- [Task input]:
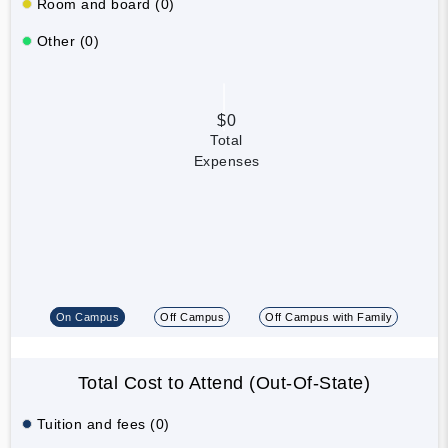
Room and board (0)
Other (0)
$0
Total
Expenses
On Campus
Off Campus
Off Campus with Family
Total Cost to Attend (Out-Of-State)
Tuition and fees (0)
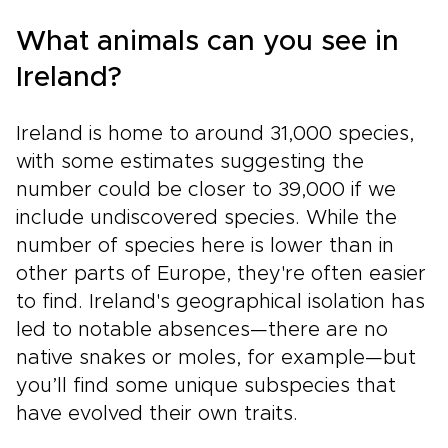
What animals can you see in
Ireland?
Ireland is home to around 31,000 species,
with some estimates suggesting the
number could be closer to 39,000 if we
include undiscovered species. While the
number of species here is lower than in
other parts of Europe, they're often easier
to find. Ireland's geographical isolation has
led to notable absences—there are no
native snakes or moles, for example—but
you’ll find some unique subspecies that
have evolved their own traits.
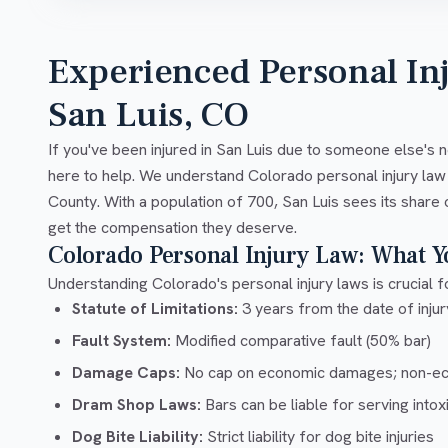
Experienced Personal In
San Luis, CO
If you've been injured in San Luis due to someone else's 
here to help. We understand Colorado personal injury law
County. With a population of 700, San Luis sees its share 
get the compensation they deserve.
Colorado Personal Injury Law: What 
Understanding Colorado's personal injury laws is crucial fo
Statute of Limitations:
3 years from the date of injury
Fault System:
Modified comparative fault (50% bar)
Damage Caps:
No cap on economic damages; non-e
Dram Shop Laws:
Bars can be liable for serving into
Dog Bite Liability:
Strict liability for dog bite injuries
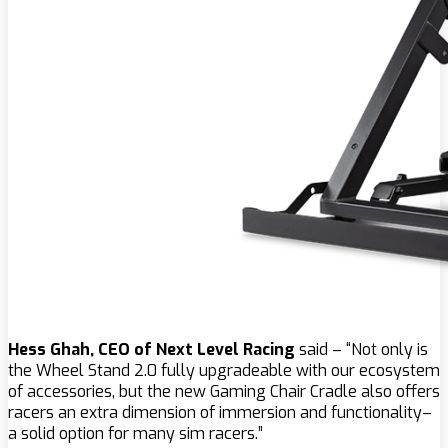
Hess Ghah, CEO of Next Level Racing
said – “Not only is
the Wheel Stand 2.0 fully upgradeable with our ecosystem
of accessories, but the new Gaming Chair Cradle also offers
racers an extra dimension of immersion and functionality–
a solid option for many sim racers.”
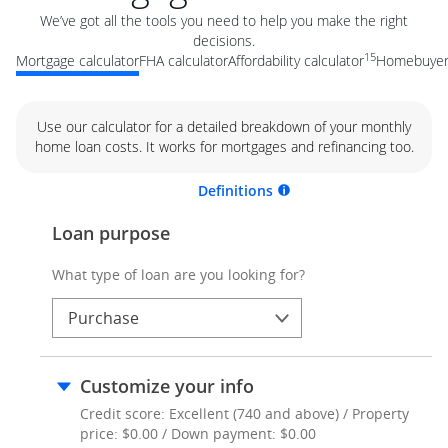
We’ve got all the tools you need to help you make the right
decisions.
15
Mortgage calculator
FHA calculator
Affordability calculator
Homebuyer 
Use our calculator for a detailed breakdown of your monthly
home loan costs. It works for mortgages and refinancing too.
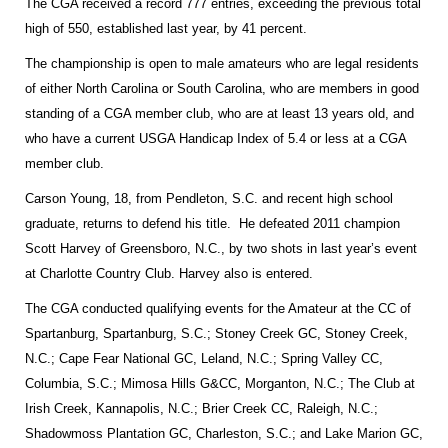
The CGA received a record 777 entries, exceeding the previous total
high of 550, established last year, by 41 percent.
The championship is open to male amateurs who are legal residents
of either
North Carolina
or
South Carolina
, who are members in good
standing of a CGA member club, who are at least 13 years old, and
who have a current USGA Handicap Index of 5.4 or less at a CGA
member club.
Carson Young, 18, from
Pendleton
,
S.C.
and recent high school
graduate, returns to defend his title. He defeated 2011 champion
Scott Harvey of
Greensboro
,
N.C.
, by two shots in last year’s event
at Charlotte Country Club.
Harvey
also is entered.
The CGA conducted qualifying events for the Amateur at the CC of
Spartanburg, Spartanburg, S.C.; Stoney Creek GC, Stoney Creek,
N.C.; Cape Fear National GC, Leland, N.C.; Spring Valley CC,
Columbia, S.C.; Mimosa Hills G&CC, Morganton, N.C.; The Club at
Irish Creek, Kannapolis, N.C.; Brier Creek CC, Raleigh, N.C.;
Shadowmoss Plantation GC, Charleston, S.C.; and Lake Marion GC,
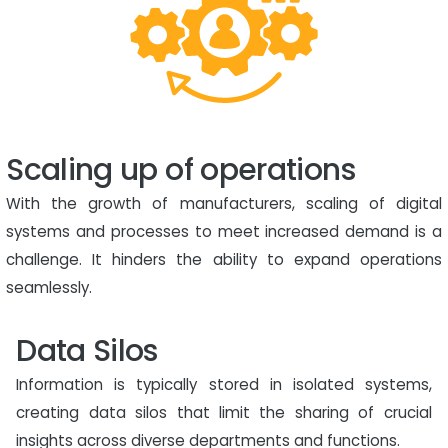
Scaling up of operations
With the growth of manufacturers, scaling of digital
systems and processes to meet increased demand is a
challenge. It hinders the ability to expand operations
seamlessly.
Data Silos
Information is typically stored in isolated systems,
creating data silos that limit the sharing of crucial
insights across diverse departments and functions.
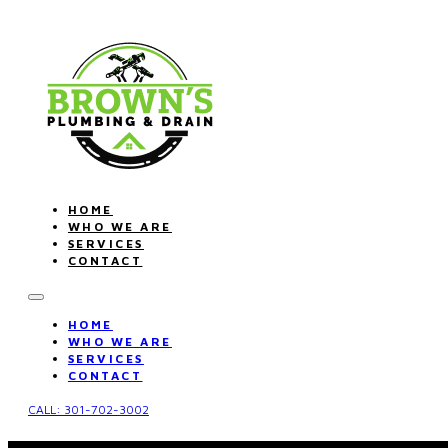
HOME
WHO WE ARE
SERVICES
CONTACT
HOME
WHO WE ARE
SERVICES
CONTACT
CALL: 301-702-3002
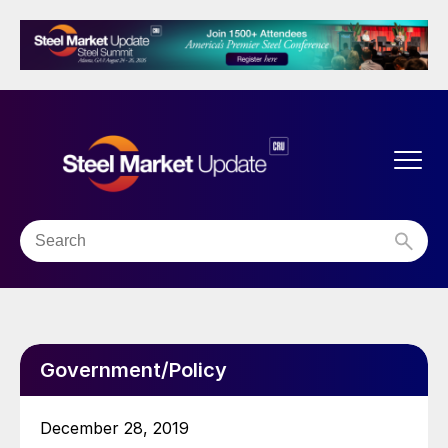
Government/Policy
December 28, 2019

- [What you should do]:
Look through the entries above and quote exactly the lines from the line with "The CGA received" to the line with "member club.", counting both of those lines.

- [Solution for this task]:
The CGA received a record 777 entries, exceeding the previous total
high of 550, established last year, by 41 percent.
The championship is open to male amateurs who are legal residents
of either
North Carolina
or
South Carolina
, who are members in good
standing of a CGA member club, who are at least 13 years old, and
who have a current USGA Handicap Index of 5.4 or less at a CGA
member club.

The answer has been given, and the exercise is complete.